## INPUT FOR THIS TASK
━━━━━━━━━━━━━━━━

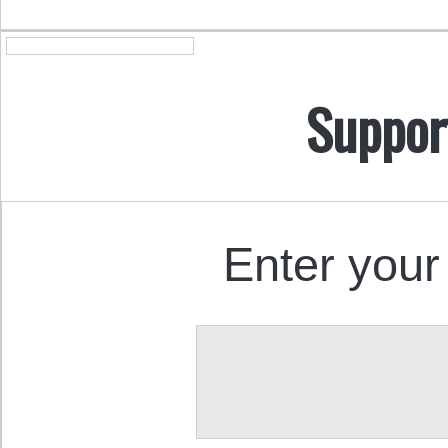
Suppor
Enter your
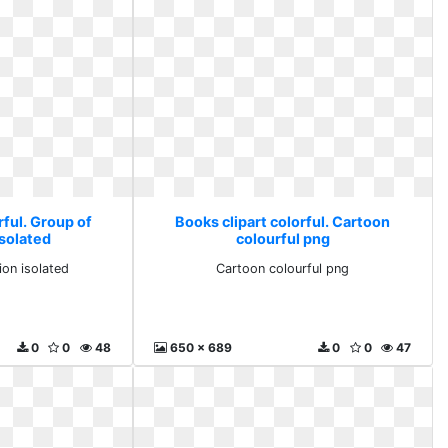
rful. Group of
Books clipart colorful. Cartoon
isolated
colourful png
ion isolated
Cartoon colourful png
0
0
48
650 x 689
0
0
47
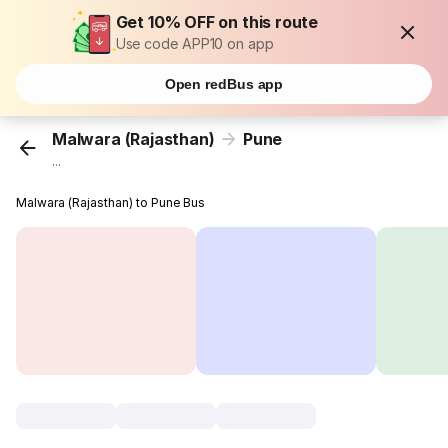
Get 10% OFF on this route
Use code APP10 on app
Open redBus app
Malwara (Rajasthan)
Pune
...
Malwara (Rajasthan) to Pune Bus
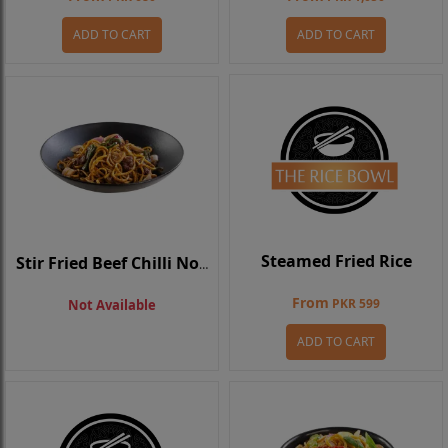
ADD TO CART
ADD TO CART
Steamed Fried Rice
Stir Fried Beef Chilli Noodle
From
PKR 599
Not Available
ADD TO CART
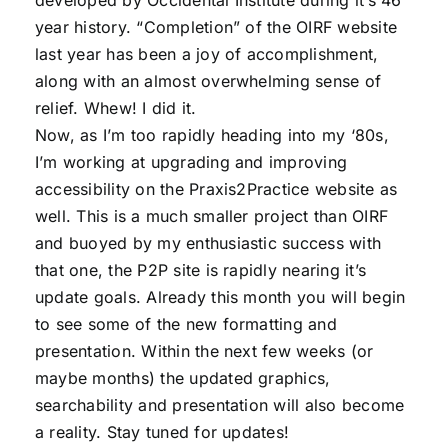
developed by Occidental Institute during it’s 46
year history. “Completion” of the OIRF website
last year has been a joy of accomplishment,
along with an almost overwhelming sense of
relief. Whew! I did it.
Now, as I’m too rapidly heading into my ‘80s,
I’m working at upgrading and improving
accessibility on the Praxis2Practice website as
well. This is a much smaller project than OIRF
and buoyed by my enthusiastic success with
that one, the P2P site is rapidly nearing it’s
update goals. Already this month you will begin
to see some of the new formatting and
presentation. Within the next few weeks (or
maybe months) the updated graphics,
searchability and presentation will also become
a reality. Stay tuned for updates!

━━━━━━━━━━━━━━━━

What this calls for is the material above set down exactly, pictures excluded.

Suppor
Enter your
rful. Group of
Books clipart colorful. Cartoon
isolated
colourful png
ion isolated
Cartoon colourful png
0
0
48
650 x 689
0
0
47
Get 10% OFF on this route
Use code APP10 on app
Open redBus app
Malwara (Rajasthan)
Pune
...
Malwara (Rajasthan) to Pune Bus
ADD TO CART
ADD TO CART
Steamed Fried Rice
Stir Fried Beef Chilli Noodle
From
PKR 599
Not Available
ADD TO CART
developed by Occidental Institute during it’s 46
year history. “Completion” of the OIRF website
last year has been a joy of accomplishment,
along with an almost overwhelming sense of
relief. Whew! I did it.
Now, as I’m too rapidly heading into my ‘80s,
I’m working at upgrading and improving
accessibility on the Praxis2Practice website as
well. This is a much smaller project than OIRF
and buoyed by my enthusiastic success with
that one, the P2P site is rapidly nearing it’s
update goals. Already this month you will begin
to see some of the new formatting and
presentation. Within the next few weeks (or
maybe months) the updated graphics,
searchability and presentation will also become
a reality. Stay tuned for updates!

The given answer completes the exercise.